After authorizing with DPHelper, you can now use image service. To upload single image:

dphelper.upload_image_from_url('https://www.google.com/images/branding/googlelogo/2x/googlelogo_color_92x30dp.png')

To upload multiple images by url

 dphelper = DPHelper(api_key='ADD_YOUR_KEY_TO_TEST')
   image_urls = [
     'https://google.com/image1.png',
     'https://google.com/image2.png',
    ]
    results = dphelper.upload_all_images(image_urls, max_concurrent=10)

Note: API is permissive, i.e. does not throw if some of the imags are already downloaded

Streaming JSON

Sometimes data stored in memory can become very large, for example the pattern of pagination here:

# ssva.lt energinio naudingumo registras

# from pprint import pprint
import re
import json
from dphelper import DPHelper

helper = DPHelper(is_verbose=True)
headers = helper.create_headers(authority='ssva.lt')

def generate_url(page_number, PAGE_SIZE=10000):
    return f'https://www.ssva.lt/registrai/pensreg/pensert_list.php?goto={page_number}&pagesize={PAGE_SIZE}'

PAGINATION_DATA_PATTERN = ('Toliau</a></li>.*?pageNum="(.*?)" >Pabaiga</a>')

DATA_PATTERN = (
    '<tr  id="gridRow.*?class="r-gridrow">'
    '<tddata-record-id=".*?".*?SertifikatoNr".*?val="(.*?)" >' # sert nr
    '.*?"IsdavimoD".*?val="(.*?)" >' # isdavimo data
    '.*?GaliojimoD".*?val="(.*?)" >' # galiojimo data
    '.*?UnikalusNr".*?val="(.*?)" >' # unikalus nr
    '.*?Adresas".*?val="(.*?)" >' # adresas
    '.*?Paskirtis.*?val="(.*?)" >' # paskirtis
    '.*?PEN".*?val="(.*?)" >' # PEN
    '.*?Ap" >.*?val="(.*?)" >' # sildomas plotas
    '.*?Q".*?val="(.*?)" >' # E.sanaudos
    '.*?Hsrc".*?val="(.*?)" >' # silumos saltinis
    '.*?Pastaba".*?val="(.*?)" ></span></span></td></tr>' # pastaba
)

def get_page_count():
    FIRST_PAGE_URL = generate_url(1)
    raw_content = helper.from_url(FIRST_PAGE_URL, headers=headers)
    rg = re.compile(PAGINATION_DATA_PATTERN)
    last_page_nr = rg.findall(raw_content)
    return int(last_page_nr[0])

if __name__ == "__main__":
    last_page_nr = get_page_count()
    # Compile is slow, so we do it once
    rg = re.compile(DATA_PATTERN)

    data = []
    for page_number in range(1, last_page_nr + 1):
        url_for_read = generate_url(page_number)
        # print(url_for_read)
        page_content = helper.from_url(url_for_read, headers=headers)
        results = rg.findall(page_content)
        data.extend(results)
        print(json.dumps(results, indent=2))

    print(json.dumps(data, indent=2))

In such scenarios it can be useful to define this as streamin g response from json_stream pip package.

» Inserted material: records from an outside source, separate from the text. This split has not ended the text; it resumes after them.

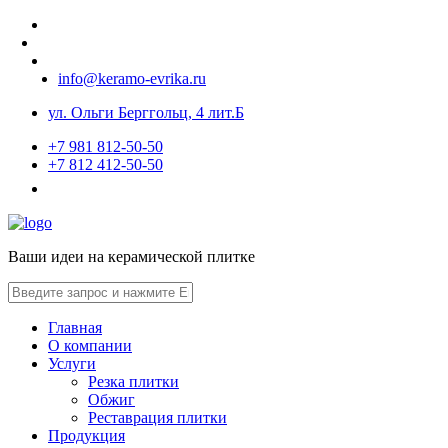
info@keramo-evrika.ru
ул. Ольги Берггольц, 4 лит.Б
+7 981 812-50-50
+7 812 412-50-50
Ваши идеи на керамической плитке
Главная
О компании
Услуги
Резка плитки
Обжиг
Реставрация плитки
Продукция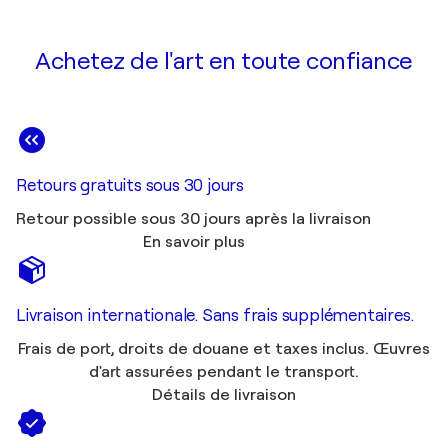
Achetez de l'art en toute confiance
Retours gratuits sous 30 jours
Retour possible sous 30 jours après la livraison
En savoir plus
Livraison internationale. Sans frais supplémentaires.
Frais de port, droits de douane et taxes inclus. Œuvres
d'art assurées pendant le transport.
Détails de livraison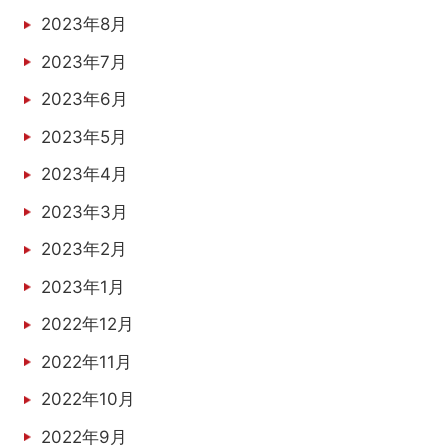
2023年8月
2023年7月
2023年6月
2023年5月
2023年4月
2023年3月
2023年2月
2023年1月
2022年12月
2022年11月
2022年10月
2022年9月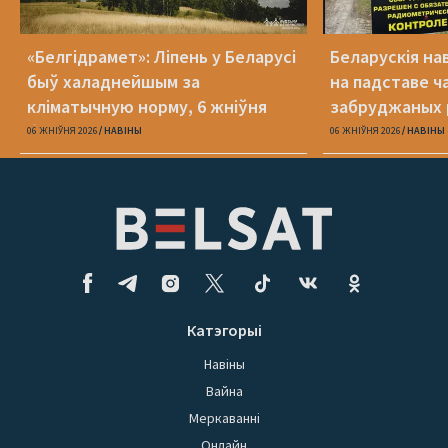
«Белгідрамет»: Ліпень у Беларусі
Беларускія на
быў халаднейшым за
на падставе ча
кліматычную норму, 6 жніўня
забруджаных 
будзе +40 °С
06 ЖНІЎНЯ 2026
НАВІНЫ
06 ЖНІЎНЯ 2026
НАВІНЫ
Катэгорыі
Навіны
Вайна
Меркаванні
Онлайн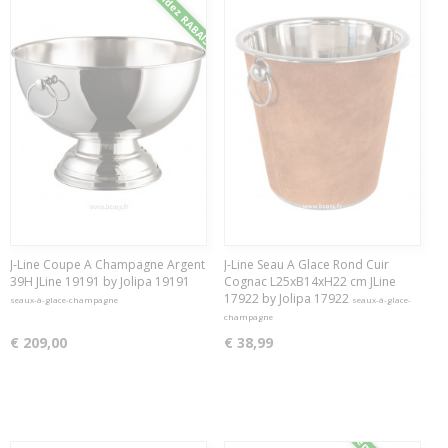
Demandez RABAIS
J-Line Coupe A Champagne Argent
J-Line Seau A Glace Rond Cuir
39H JLine 19191 by Jolipa 19191
Cognac L25xB14xH22 cm JLine
17922 by Jolipa 17922
seaux-à-glace-champagne
seaux-à-glace-
champagne
€ 209,00
€ 38,99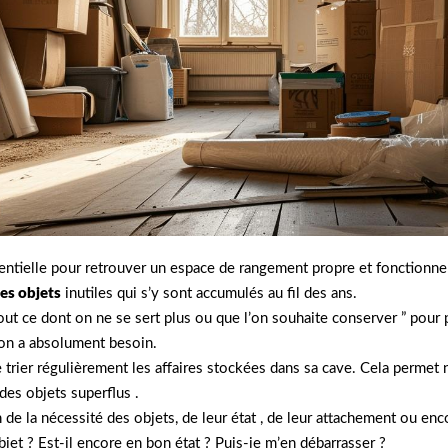
ntielle pour retrouver un espace de rangement propre et fonctionne
es objets
inutiles qui s’y sont accumulés au fil des ans.
tout ce dont on ne se sert plus ou que l’on souhaite conserver ” pour 
t on a absolument besoin.
e trier régulièrement les affaires stockées dans sa cave. Cela permet
des objets superflus .
n de la nécessité des objets, de leur état , de leur attachement ou enc
jet ? Est-il encore en bon état ? Puis-je m’en débarrasser ?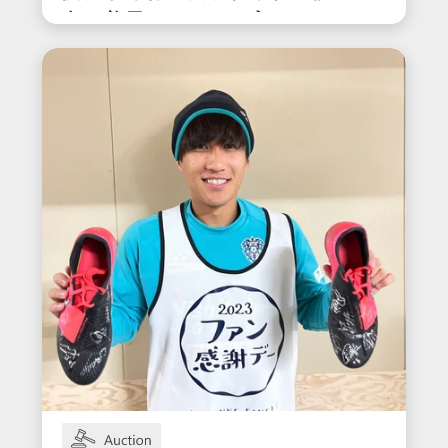
合で着用したサイン入りスパ
イク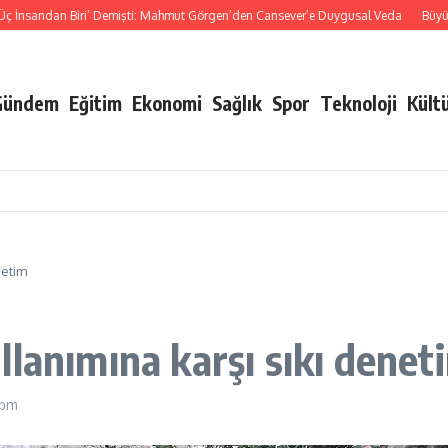
nsandan Biri’ Demişti: Mahmut Görgen’den Cansever’e Duygusal Veda
Büyükşehi
Gündem
Eğitim
Ekonomi
Sağlık
Spor
Teknoloji
Kült
netim
llanımına karşı sıkı denet
 pm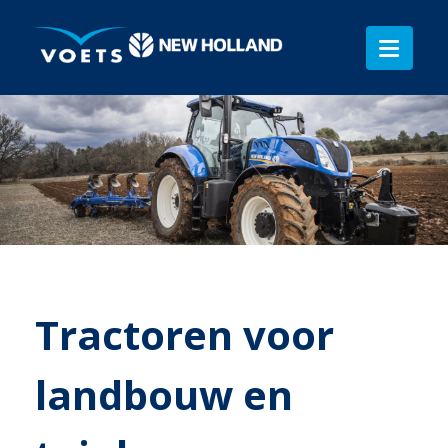
Tractoren voor
landbouw en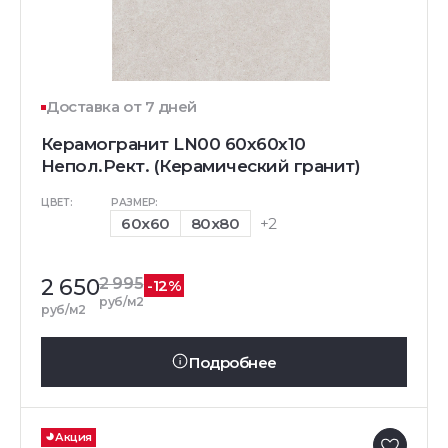
Доставка от 7 дней
Керамогранит LN00 60x60x10
Непол.Рект. (Керамический гранит)
ЦВЕТ:
РАЗМЕР:
60x60
80x80
+2
2 650
2 995
-12%
руб/м2
руб/м2
Подробнее
Акция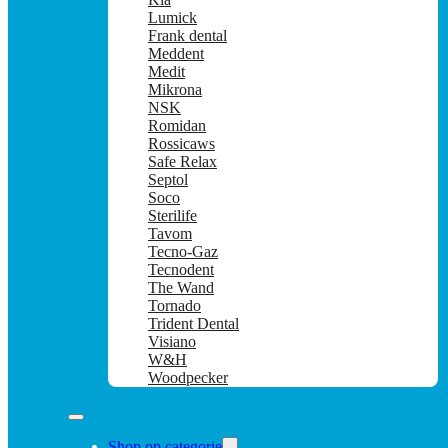
Lumick
Frank dental
Meddent
Medit
Mikrona
NSK
Romidan
Rossicaws
Safe Relax
Septol
Soco
Sterilife
Tavom
Tecno-Gaz
Tecnodent
The Wand
Tornado
Trident Dental
Visiano
W&H
Woodpecker
Shop op categorie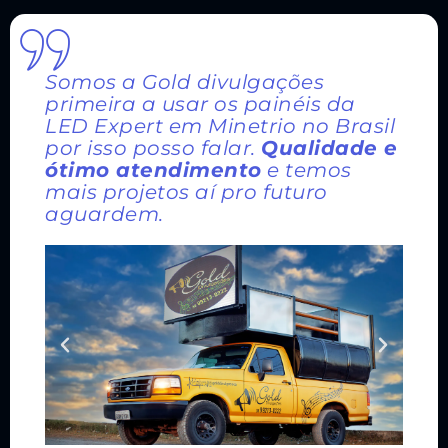
Somos a Gold divulgações
primeira a usar os painéis da
LED Expert em Minetrio no Brasil
por isso posso falar.
Qualidade e
ótimo atendimento
e temos
mais projetos aí pro futuro
aguardem.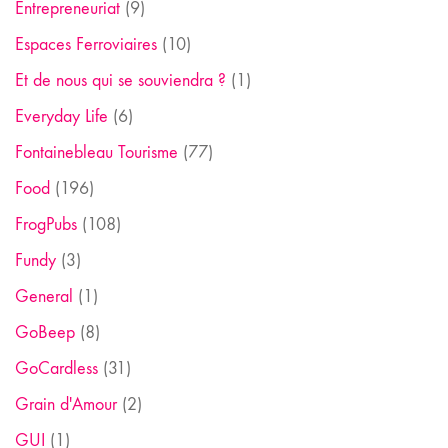
Entrepreneuriat
(9)
Espaces Ferroviaires
(10)
Et de nous qui se souviendra ?
(1)
Everyday Life
(6)
Fontainebleau Tourisme
(77)
Food
(196)
FrogPubs
(108)
Fundy
(3)
General
(1)
GoBeep
(8)
GoCardless
(31)
Grain d'Amour
(2)
GUI
(1)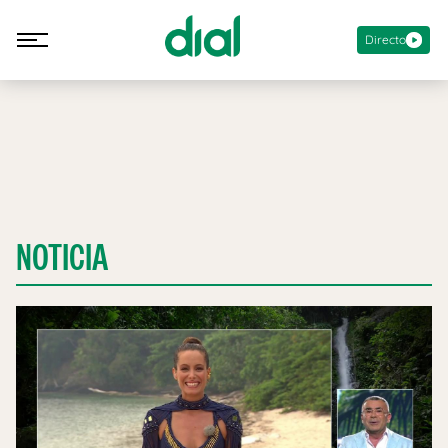
Directo
NOTICIA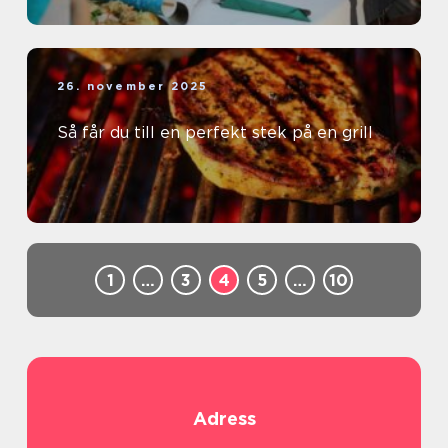
26. november 2025
Så får du till en perfekt stek på en grill
1
…
3
4
5
…
10
Adress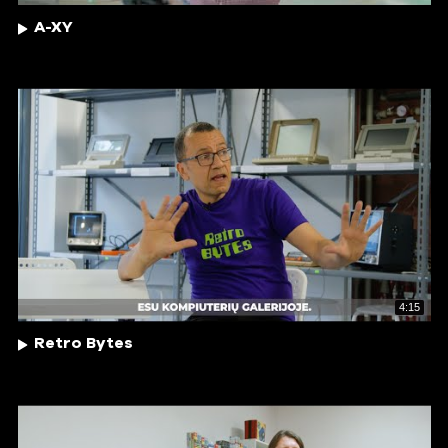
A-XY
4:15
Retro Bytes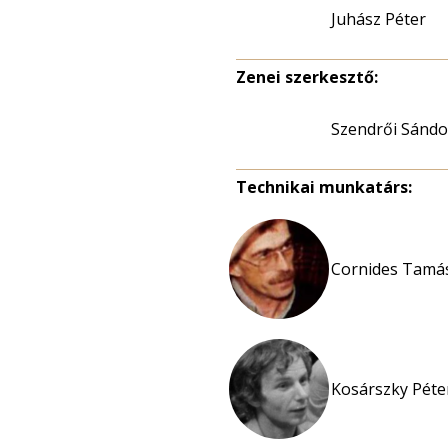
Juhász Péter
Zenei szerkesztő:
Szendrői Sándo
Technikai munkatárs:
Cornides Tamás
Kosárszky Péter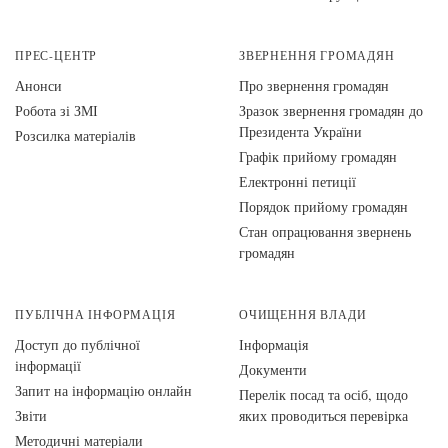
ПРЕС-ЦЕНТР
ЗВЕРНЕННЯ ГРОМАДЯН
Анонси
Про звернення громадян
Робота зі ЗМІ
Зразок звернення громадян до
Президента України
Розсилка матеріалів
Графік прийому громадян
Електронні петиції
Порядок прийому громадян
Стан опрацювання звернень
громадян
ПУБЛІЧНА ІНФОРМАЦІЯ
ОЧИЩЕННЯ ВЛАДИ
Доступ до публічної
Інформація
інформації
Документи
Запит на інформацію онлайн
Перелік посад та осіб, щодо
Звіти
яких проводиться перевірка
Методичні матеріали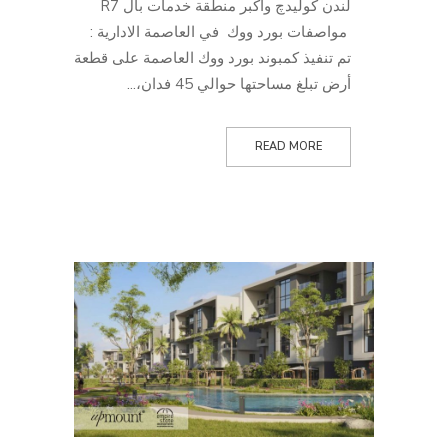
لندن كوليدچ واكبر منطقة خدمات بال R7
مواصفات بورد ووك في العاصمة الادارية :
تم تنفيذ كمبوند بورد ووك العاصمة على قطعة
أرض تبلغ مساحتها حوالي 45 فدان،...
READ MORE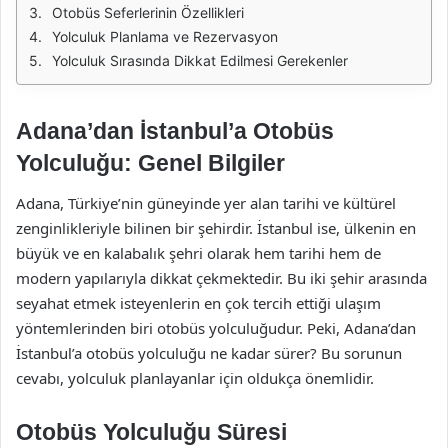
Otobüs Seferlerinin Özellikleri
Yolculuk Planlama ve Rezervasyon
Yolculuk Sırasında Dikkat Edilmesi Gerekenler
Adana’dan İstanbul’a Otobüs
Yolculuğu: Genel Bilgiler
Adana, Türkiye’nin güneyinde yer alan tarihi ve kültürel
zenginlikleriyle bilinen bir şehirdir. İstanbul ise, ülkenin en
büyük ve en kalabalık şehri olarak hem tarihi hem de
modern yapılarıyla dikkat çekmektedir. Bu iki şehir arasında
seyahat etmek isteyenlerin en çok tercih ettiği ulaşım
yöntemlerinden biri otobüs yolculuğudur. Peki, Adana’dan
İstanbul’a otobüs yolculuğu ne kadar sürer? Bu sorunun
cevabı, yolculuk planlayanlar için oldukça önemlidir.
Otobüs Yolculuğu Süresi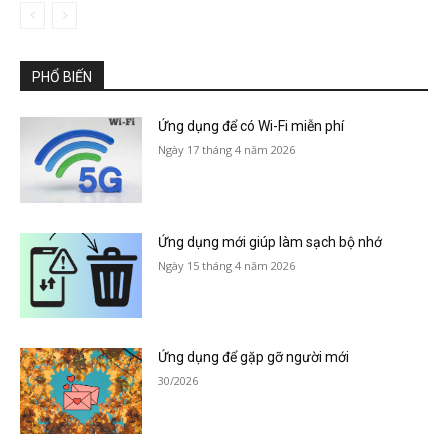
PHỔ BIẾN
Ứng dụng để có Wi-Fi miễn phí
Ngày 17 tháng 4 năm 2026
Ứng dụng mới giúp làm sạch bộ nhớ
Ngày 15 tháng 4 năm 2026
Ứng dụng để gặp gỡ người mới
30/2026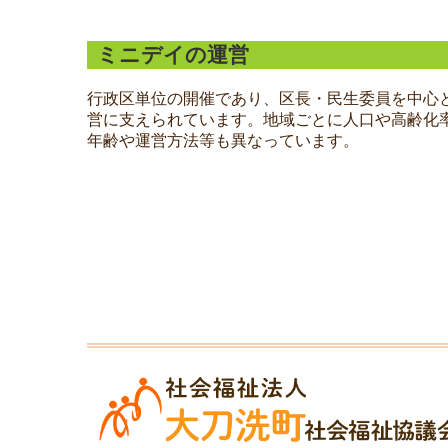
ミニデイの運営
行政区単位の開催であり、区長・民生委員を中心
営に支えられています。地域ごとに人口や高齢化
年齢や運営方法等も異なっています。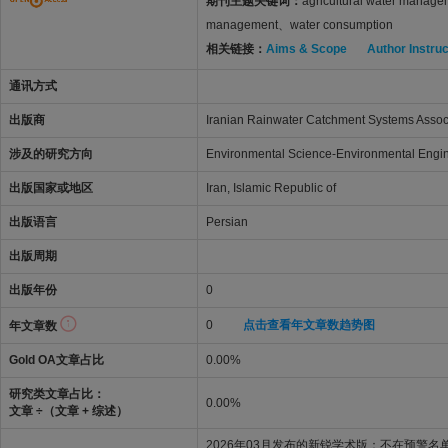
期刊主题关键词：
agricultural water manag
management、water consumption
相关链接：
Aims & Scope
Author Instru
通讯方式
出版商
Iranian Rainwater Catchment Systems Assoc
涉及的研究方向
Environmental Science-Environmental Engi
出版国家或地区
Iran, Islamic Republic of
出版语言
Persian
出版周期
出版年份
0
0
点击查看年文章数趋势图
年文章数
Gold OA文章占比
0.00%
研究类文章占比：
0.00%
文章 ÷（文章 + 综述）
2026年03月发布的新锐学术版：不在预警名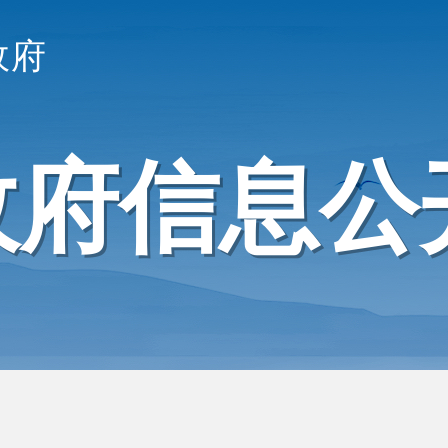
政府
政府信息公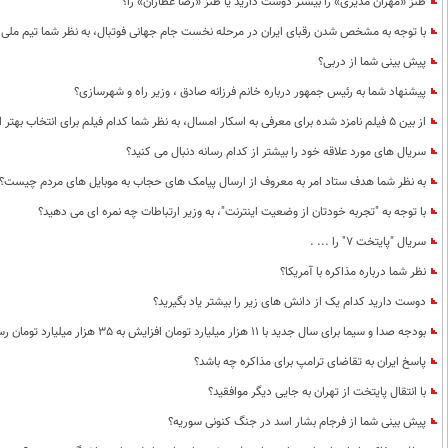
طنز «مهران مدیری» را بیشتر دوست دارید یا طنز «رضا عطاران» را؟
با توجه به مشخص شدن رقبای ایران در مرحله نخست جام جهانی فوتبال، به نظر شما تیم ملی 
پیش بینی شما از دربی؟
پیشنهاد شما به رئیس جمهور درباره خانم فرزانه صادق ، وزیر راه و شهرسازی؟
از بین 5 فیلم نامزد شده برای معرفی به اسکار امسال، به نظر شما کدام فیلم برای انتخاب بهتر است؟
سریال های مورد علاقه خود را بیشتر از کدام رسانه دنبال می کنید؟
به نظر شما هدف ستاد امر به معروف از ارسال پیامک های حجاب به موبایل های مردم چیست؟
با توجه به "تجربه خودتان از وضعیت اینترنت"، به وزیر ارتباطات چه نمره ای می دهید؟
سریال "پایتخت 7" را ... .
نظر شما درباره مذاکره با آمریکا؟
دوست دارید کدام یک از دانش های زیر را بیشتر یاد بگیرید؟
بودجه صدا و سیما برای سال جدید با 11 هزار میلیارد تومان افزایش به 35 هزار میلیارد تومان رسیده است ؛ به عنوان یک ایرانی راضی هستید؟
پاسخ ایران به تقاضای ترامپ برای مذاکره چه باشد؟
با انتقال پایتخت از تهران به جایی دیگر موافقید؟
پیش بینی شما از فرجام بشار اسد در جنگ کنونی سوریه؟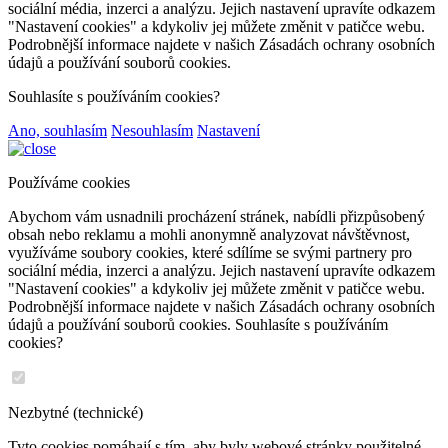
sociální média, inzerci a analýzu. Jejich nastavení upravíte odkazem
"Nastavení cookies" a kdykoliv jej můžete změnit v patičce webu.
Podrobnější informace najdete v našich Zásadách ochrany osobních
údajů a používání souborů cookies.
Souhlasíte s používáním cookies?
Ano, souhlasím
Nesouhlasím
Nastavení
Používáme cookies
Abychom vám usnadnili procházení stránek, nabídli přizpůsobený
obsah nebo reklamu a mohli anonymně analyzovat návštěvnost,
využíváme soubory cookies, které sdílíme se svými partnery pro
sociální média, inzerci a analýzu. Jejich nastavení upravíte odkazem
"Nastavení cookies" a kdykoliv jej můžete změnit v patičce webu.
Podrobnější informace najdete v našich Zásadách ochrany osobních
údajů a používání souborů cookies. Souhlasíte s používáním
cookies?
Nezbytné (technické)
Tyto cookies pomáhají s tím, aby byly webové stránky použitelné.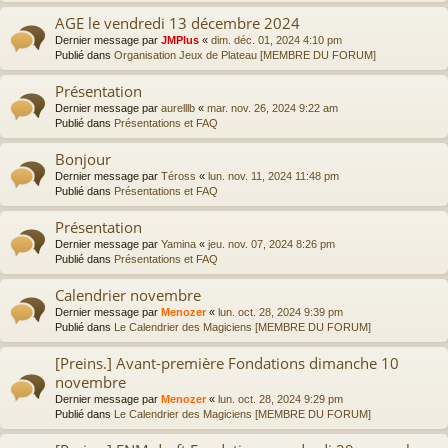
AGE le vendredi 13 décembre 2024
Dernier message par
JMPlus
«
dim. déc. 01, 2024 4:10 pm
Publié dans
Organisation Jeux de Plateau [MEMBRE DU FORUM]
Présentation
Dernier message par
aurelllb
«
mar. nov. 26, 2024 9:22 am
Publié dans
Présentations et FAQ
Bonjour
Dernier message par
Téross
«
lun. nov. 11, 2024 11:48 pm
Publié dans
Présentations et FAQ
Présentation
Dernier message par
Yamina
«
jeu. nov. 07, 2024 8:26 pm
Publié dans
Présentations et FAQ
Calendrier novembre
Dernier message par
Menozer
«
lun. oct. 28, 2024 9:39 pm
Publié dans
Le Calendrier des Magiciens [MEMBRE DU FORUM]
[Preins.] Avant-première Fondations dimanche 10
novembre
Dernier message par
Menozer
«
lun. oct. 28, 2024 9:29 pm
Publié dans
Le Calendrier des Magiciens [MEMBRE DU FORUM]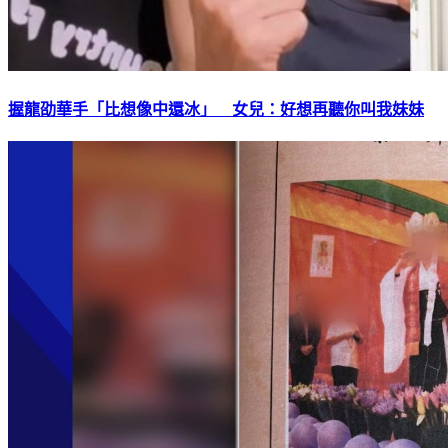
握龍劭華手「比想像中還冰」 女兒：好想再聽你叫我妹妹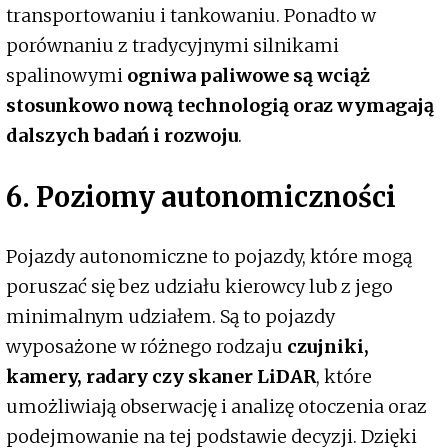
transportowaniu i tankowaniu. Ponadto w
porównaniu z tradycyjnymi silnikami
spalinowymi
ogniwa paliwowe są wciąż
stosunkowo nową technologią oraz wymagają
dalszych badań i rozwoju
.
6. Poziomy autonomiczności
Pojazdy autonomiczne to pojazdy, które mogą
poruszać się bez udziału kierowcy lub z jego
minimalnym udziałem. Są to pojazdy
wyposażone w różnego rodzaju
czujniki,
kamery, radary czy skaner LiDAR
, które
umożliwiają obserwację i analizę otoczenia oraz
podejmowanie na tej podstawie decyzji. Dzięki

Basic example:

import sys
import json

from json_stream import streamable_list

def test_stream():
    for i in range(20):
        yield i
 

# wrap existing iterable
data = streamable_list(test_stream())

# consume iterable with standard json.dump()
json.dump(data, sys.stdout)

Applying example to this scenario:

# ssva.lt energinio naudingumo registras

# from pprint import pprint
import re
import json
import sys
from dphelper import DPHelper


from json_stream import streamable_list

helper = DPHelper(is_verbose=True)
headers = helper.create_headers(authority='ssva.lt')

def generate_url(page_number, PAGE_SIZE=100):
    return f'https://www.ssva.lt/registrai/pensreg/pensert_list.php?goto={page_number}&pagesize={PAGE_SIZE}'

PAGINATION_DATA_PATTERN = ('Toliau</a></li>.*?pageNum="(.*?)" >Pabaiga</a>')

DATA_PATTERN = (
    '<tr  id="gridRow.*?class="r-gridrow">'
    '<tddata-record-id=".*?".*?SertifikatoNr".*?val="(.*?)" >' # sert nr
    '.*?"IsdavimoD".*?val="(.*?)" >' # isdavimo data
    '.*?GaliojimoD".*?val="(.*?)" >' # galiojimo data
    '.*?UnikalusNr".*?val="(.*?)" >' # unikalus nr
    '.*?Adresas".*?val="(.*?)" >' # adresas
    '.*?Paskirtis.*?val="(.*?)" >' # paskirtis
    '.*?PEN".*?val="(.*?)" >' # PEN
    '.*?Ap" >.*?val="(.*?)" >' # sildomas plotas
    '.*?Q".*?val="(.*?)" >' # E.sanaudos
    '.*?Hsrc".*?val="(.*?)" >' # silumos saltinis
    '.*?Pastaba".*?val="(.*?)" ></span></span></td></tr>' # pastaba
)

def get_page_count():
    FIRST_PAGE_URL = generate_url(1)
    raw_content = helper.from_url(FIRST_PAGE_URL, headers=headers)
    rg = re.compile(PAGINATION_DATA_PATTERN)
    last_page_nr = rg.findall(raw_content)
    return int(last_page_nr[0])

def yield_data():
    last_page_nr = get_page_count()
    rg = re.compile(DATA_PATTERN)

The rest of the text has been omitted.